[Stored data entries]

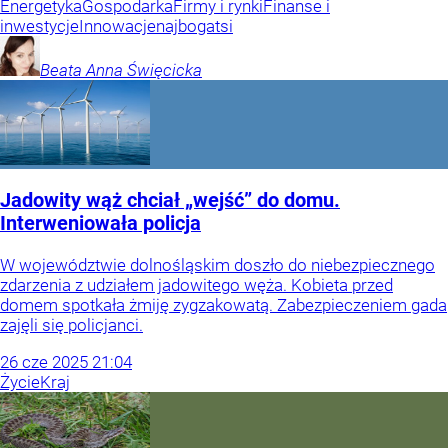
Energetyka
Gospodarka
Firmy i rynki
Finanse i
inwestycje
Innowacje
najbogatsi
Beata Anna
Święcicka
Jadowity wąż chciał „wejść” do domu.
Interweniowała policja
W województwie dolnośląskim doszło do niebezpiecznego
zdarzenia z udziałem jadowitego węża. Kobieta przed
domem spotkała żmiję zygzakowatą. Zabezpieczeniem gada
zajęli się policjanci.
26
cze
2025
21:04
Życie
Kraj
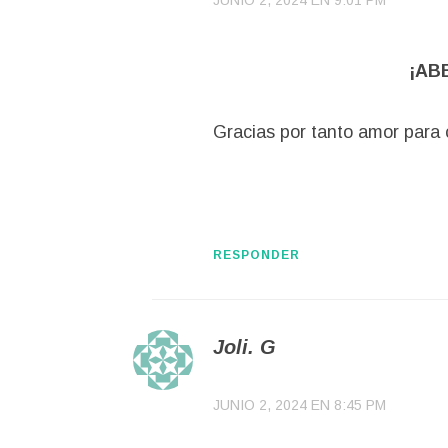
¡AB
Gracias por tanto amor para 
RESPONDER
Joli. G
JUNIO 2, 2024 EN 8:45 PM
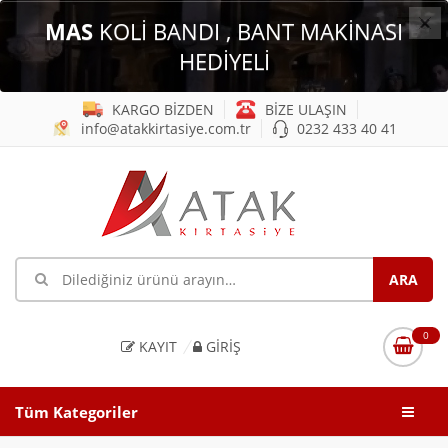
×
MAS
KOLİ BANDI , BANT MAKİNASI
HEDİYELİ
KARGO BİZDEN
BİZE ULAŞIN
info@atakkirtasiye.com.tr
0232 433 40 41
0
KAYIT
GIRIŞ
Tüm Kategoriler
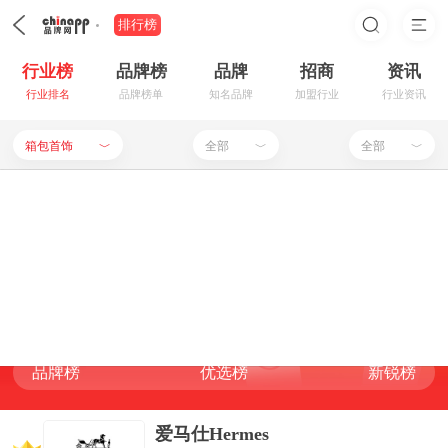
排行榜
行业榜
品牌榜
品牌
招商
资讯
行业排名
品牌榜单
知名品牌
加盟行业
行业资讯
箱包首饰
全部
全部
﹀
﹀
﹀
装修建材
珠宝首饰
餐饮行业
钟表
箱包首饰品牌排行榜
母婴用品
家居生活
箱包
时尚男包
品牌榜
优选榜
新锐榜
RANKING LIST
食品饮料
服饰鞋帽
申请入驻
品牌榜
优选榜
新锐榜
潮流女包
家用电器
手机数码
品牌榜
优选榜
新锐榜
品牌榜
优选榜
新锐榜
化妆美容
电脑用品
办公器材
箱包首饰
爱马仕Hermes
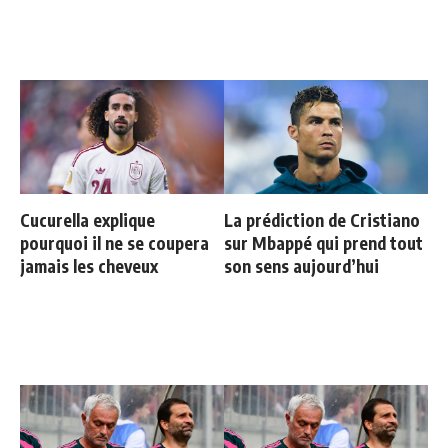
Cucurella explique
La prédiction de Cristiano
pourquoi il ne se coupera
sur Mbappé qui prend tout
jamais les cheveux
son sens aujourd’hui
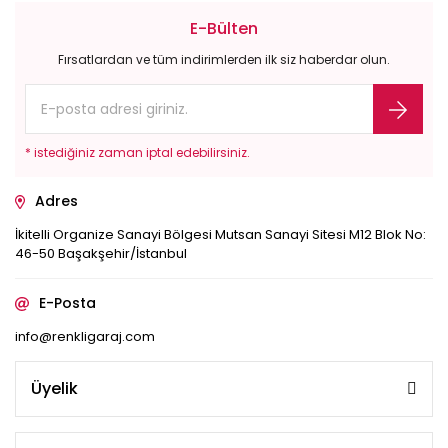
E-Bülten
Fırsatlardan ve tüm indirimlerden ilk siz haberdar olun.
* istediğiniz zaman iptal edebilirsiniz.
Adres
İkitelli Organize Sanayi Bölgesi Mutsan Sanayi Sitesi M12 Blok No:
46-50 Başakşehir/İstanbul
E-Posta
info@renkligaraj.com
Üyelik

» **TASK STATEMENT**
The answer should be all lines from the entries above that hold the word "info".

» **YOUR SOLUTION**
info@atakkirtasiye.com.tr
info@renkligaraj.com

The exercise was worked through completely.